The print example has no defined order of accesses, function parameters can be evaluated in any order. But further, the entire problem with UB is that it supercedes the regular guarantees that you get (like with volatile) when it's encountered. Yes gcc and clang do the obvious thing that makes the most sense in this example, but what people are trying to tell you is that they could just not do that and they would still be complying with the standard. For example, you can imagine a more serious example of UB that causes the program to fail to compile completely, and then do you emit the correct number of in order reads of volatile variables? Obviously not.

Function parameters cannot be evaluated in any order, when one of them is a volatile.

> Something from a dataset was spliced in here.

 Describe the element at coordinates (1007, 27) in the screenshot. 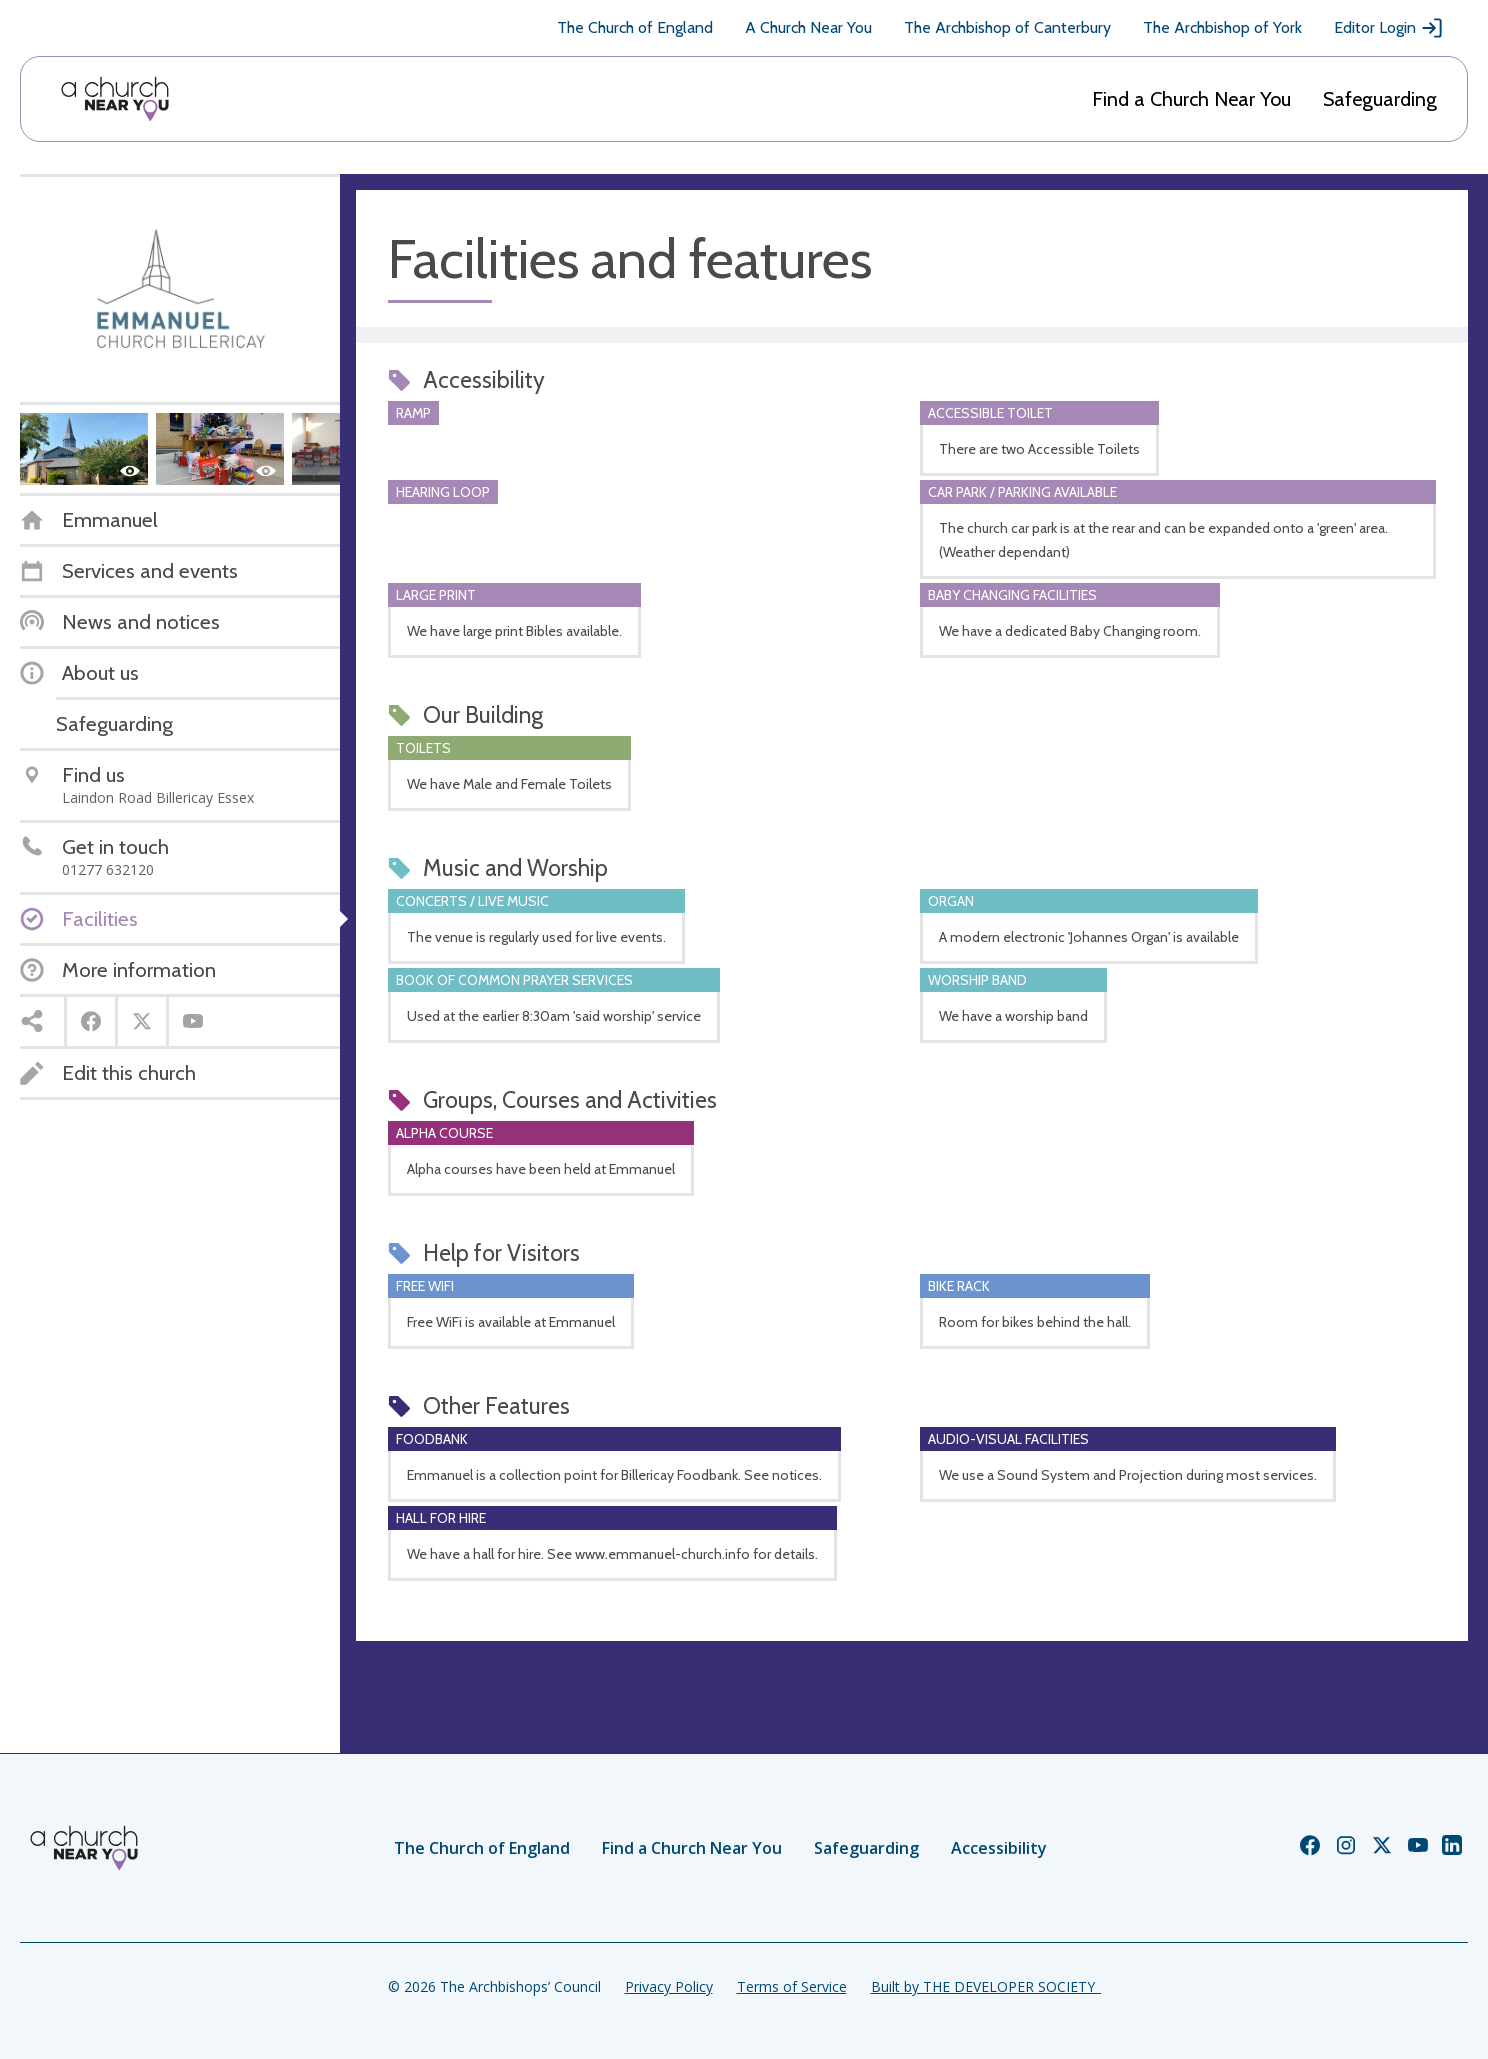

I see `The Archbishop of Canterbury` at that location.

> The initialization shall occur in initializer list order, each initializer provided for a particular subobject overriding any previously listed initializer for the same subobject

And what I am trying to tell people, is the standard has expectations around the volatile keyword, that the compilers took into account when designing how they would work - it isn't just kindness, its compliance. But no one is actually talking about the quotes from the standard, and just quoting themselves and their own understandings.

  • That quote doesn't have anything to do with parameter evaluation order. There is no order for function parameter evaluation.

    And no, there is no exception for undefined behavior. There can't be, otherwise the behavior would be... defined. It's in the name. Again, what do you think the compiler emits when the undefined behavior causes the program to not compile altogether?